We first consider the regions \(\mathcal {H}^{\lambda }_x\) and \(\mathcal {H}^{\lambda }_y\) at a level \(\lambda \). Using the dissimilarity measure D, we check if \(D \left( \mathcal {H}^{\lambda }_x, \mathcal {H}^{\lambda }_y \right) \le \lambda \). Equation (2) states that the observation scale \(\lambda _\mathcal {H}^\star (\{x,y\})\) is the minimum value \(\lambda \) for which this assertion holds.

3 Observation Scale Intervals

3.1 Non-increasing Observation Criterion

In this section, we provide a formal definition of the observation criterion which is involved in Eq. (2). Then, we discuss its non-increasing behaviour opening the doors towards new strategies to select interesting observation scale values based on Felzenszwalb-Huttenlocher dissimilarity measure as used in Method 1.

In the remaining part of this section, we consider that \(\mathcal {H}\) is any hierarchy and that \(u = \{x,y\}\) is any edge of T.

Let \(\lambda \) be any element in \(\mathbb {E}\). We say that \(\lambda \) is a positive observation scale (for \((\mathcal {H},u)\)) whenever \(D(\mathcal {H}_x^\lambda , \mathcal {H}_y^\lambda ) \le \lambda \). We denote by \(\mathcal {T}\) the Boolean criterion such that \(\mathcal {T}(\lambda )\) is true if and only if \(\lambda \) is a positive observation scale. The criterion \(\mathcal {T}\) is called the observation criterion. Dually, if \(\lambda \) is not a positive observation scale, then we say that \(\lambda \) is a negative observation scale (for \((\mathcal {H},u)\)).
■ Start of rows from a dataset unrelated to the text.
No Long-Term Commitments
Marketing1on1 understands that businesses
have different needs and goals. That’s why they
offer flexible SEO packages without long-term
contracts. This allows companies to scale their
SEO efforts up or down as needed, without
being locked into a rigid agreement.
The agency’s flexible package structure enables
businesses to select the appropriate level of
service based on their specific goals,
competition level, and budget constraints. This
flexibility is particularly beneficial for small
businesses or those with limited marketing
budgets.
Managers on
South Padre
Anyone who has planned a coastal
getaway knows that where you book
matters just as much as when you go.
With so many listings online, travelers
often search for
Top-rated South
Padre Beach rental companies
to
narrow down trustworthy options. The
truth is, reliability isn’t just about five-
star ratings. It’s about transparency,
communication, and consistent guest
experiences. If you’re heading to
If \(\lambda \) is a negative observation scale, then we have \(D(\mathcal {H}_x^\lambda , \mathcal {H}_y^\lambda ) > \lambda \).
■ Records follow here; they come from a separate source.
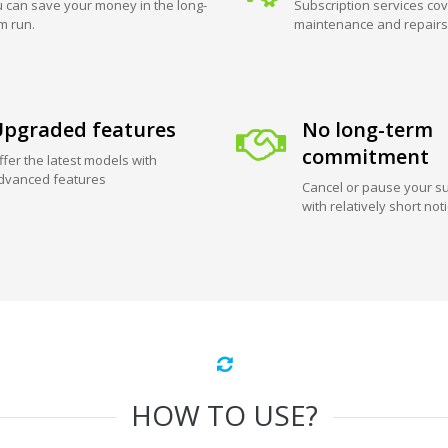
 can save your money in the long-
Subscription services cov
m run.
maintenance and repairs
pgraded features
No long-term
commitment
ffer the latest models with
dvanced features
Cancel or pause your su
with relatively short not
HOW TO USE?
Observe that the value \(\lambda ^{\star }_{\mathcal {H}}(x,y)\) defined in Eq. (2) is simply the lowest element of \(\mathbb {E}\) such that \(\mathcal {T}(\lambda )\) is true. Dually, we denote by \(\overline{\lambda }^{\star }_{\mathcal {H}}(x,y)\), the largest negative observation scale.

Intuitively, a positive observation scale corresponds to a level of the hierarchy \(\mathcal {H}\) for which the two regions linked by u should be merged according to the observation criterion \(\mathcal {T}\) which is based on the dissimilarity measure D. On the other hand, a negative observation scale corresponds to a level of the hierarchy for which the two associated regions should remain disjoint. A desirable property would be that the observation criterion \(\mathcal {T}\) be increasing with respect to scales, a Boolean criterion \(\mathcal {T}\) being increasing whenever, for any scale value \(\lambda \in \mathbb {E}\), \(\mathcal {T}(\lambda )\) holds true implies that \(\mathcal {T}(\lambda ^\prime )\) holds true for any scale \(\lambda ^\prime \) greater than \(\lambda \). Indeed, in such desirable case, any level in \({\mathbb {E}}\) greater than \(\lambda ^\star _{\mathcal {H}}(x,y)\) would be a positive observation scale, whereas any level not greater than \(\lambda ^\star _{\mathcal {H}}(x,y)\) would be a negative scale. In other words, we would have \(\lambda ^\star _{\mathcal {H}}(x,y) = \text{ n }_{\mathbb {E}}\left( {\overline{\lambda }^{\star }_{\mathcal {H}}(x,y)} \right) \). Hence, it would be easily argued that the observation scale of the edge u must be set to \(\lambda ^\star _{\mathcal {H}}(x,y)\). However, in general, the criterion \(\mathcal {T}\) is not increasing (see a counterexample in Fig. 2) and we have \(\lambda ^\star _{\mathcal {H}}(x,y) < \text{ n }_{\mathbb {E}}\left( {\overline{\lambda }^{\star }_{\mathcal {H}}(x,y)} \right) \). Therefore, it is interesting to investigate strategies which can be adopted to select a significant observation scale between \(\lambda ^\star _{\mathcal {H}}(x,y)\) and \(\overline{\lambda }^{\star }_{\mathcal {H}}(x,y)\) (see in Fig. 3 a graphical illustration of different situations which may occur). In other words, the criterion \(\mathcal {T}\) is transformed into an increasing criterion \(\mathcal {T}'\).

Fig. 2.
figure 2

Counterexample for the increasing property of the observation criterion \(\mathcal {T}\): for the edge \(u =\{x,y\}\) with \(x= f\)\(y =g\), we have \(D(\mathcal {H}^{1}_{x}, \mathcal {H}^{1}_{y}) = 17\), \(D(\mathcal {H}^{23}_{x}, \mathcal {H}^{23}_{y}) = 17\), and \(D(\mathcal {H}^{25}_{x}, \mathcal {H}^{25}_{y}) = 28\). Hence, we have \(\mathcal {T}(1) = false\)\(\mathcal {T}(23) = true\), and \(\mathcal {T}(25) = false\), which proves that \(\mathcal {T}\) is not increasing.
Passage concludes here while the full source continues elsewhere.